_Work to complete_:
Below are entries; repeat exactly, and nothing else, the lines from the one holding "RENÉ PIERRE" through the one holding "devis@couleurdenuit.com", inclusive. Leave the pictures out.

= = = = =

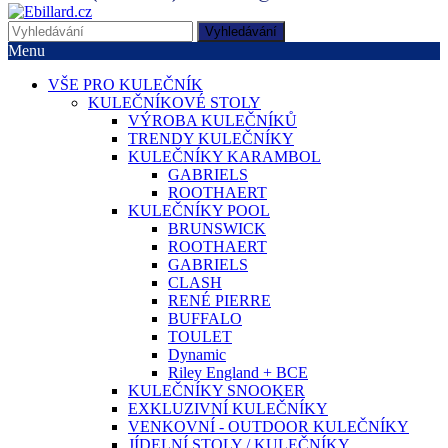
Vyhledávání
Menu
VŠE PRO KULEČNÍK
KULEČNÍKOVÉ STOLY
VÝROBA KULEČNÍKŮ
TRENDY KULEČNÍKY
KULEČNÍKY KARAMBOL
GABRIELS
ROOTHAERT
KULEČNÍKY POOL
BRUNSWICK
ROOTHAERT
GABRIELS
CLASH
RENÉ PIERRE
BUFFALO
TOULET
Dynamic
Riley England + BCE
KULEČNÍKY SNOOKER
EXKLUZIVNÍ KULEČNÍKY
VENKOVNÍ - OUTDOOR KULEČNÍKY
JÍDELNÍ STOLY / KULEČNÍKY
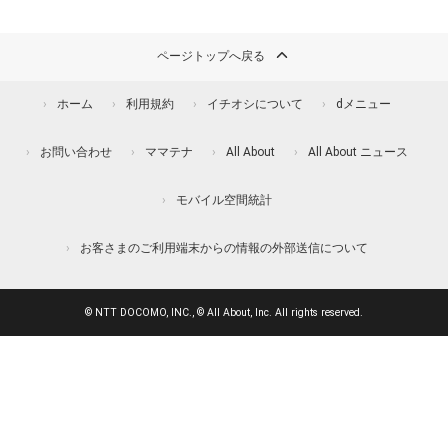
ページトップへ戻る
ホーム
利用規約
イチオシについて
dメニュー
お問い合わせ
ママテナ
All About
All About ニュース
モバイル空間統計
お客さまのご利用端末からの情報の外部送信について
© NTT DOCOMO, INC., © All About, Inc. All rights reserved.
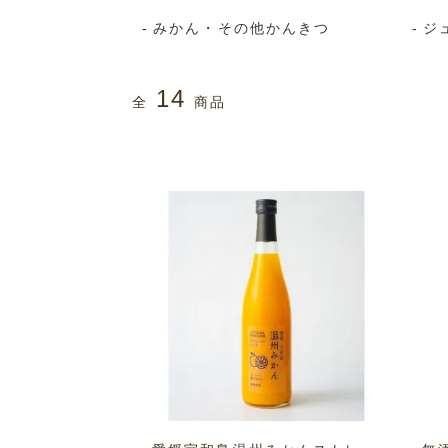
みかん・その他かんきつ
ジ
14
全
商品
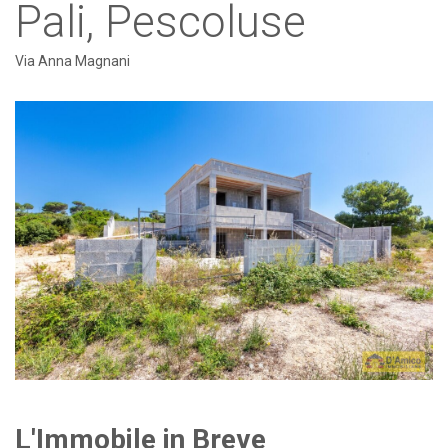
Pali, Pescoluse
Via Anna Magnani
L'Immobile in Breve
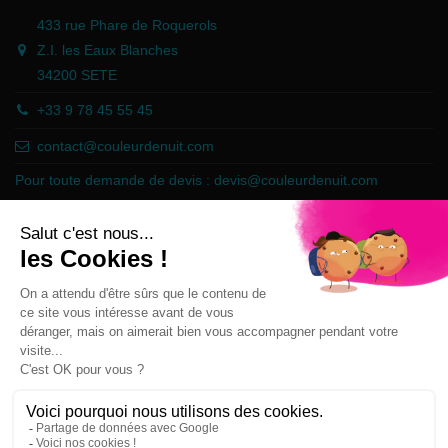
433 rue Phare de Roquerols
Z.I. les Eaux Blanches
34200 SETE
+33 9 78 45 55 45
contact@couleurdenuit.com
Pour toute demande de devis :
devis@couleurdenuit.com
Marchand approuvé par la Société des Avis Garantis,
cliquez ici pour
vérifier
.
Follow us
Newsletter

= = = = =

_Task response_:
RENÉ PIERRE
BUFFALO
TOULET
Dynamic
Riley England + BCE
KULEČNÍKY SNOOKER
EXKLUZIVNÍ KULEČNÍKY
VENKOVNÍ - OUTDOOR KULEČNÍKY
JÍDELNÍ STOLY / KULEČNÍKY
ページトップへ戻る
ホーム
利用規約
イチオシについて
dメニュー
お問い合わせ
ママテナ
All About
All About ニュース
モバイル空間統計
お客さまのご利用端末からの情報の外部送信について
© NTT DOCOMO, INC., © All About, Inc. All rights reserved.
みかん・その他かんきつ
ジ
14
全
商品
Pali, Pescoluse
Via Anna Magnani
L'Immobile in Breve
433 rue Phare de Roquerols
Z.I. les Eaux Blanches
34200 SETE
+33 9 78 45 55 45
contact@couleurdenuit.com
Pour toute demande de devis :
devis@couleurdenuit.com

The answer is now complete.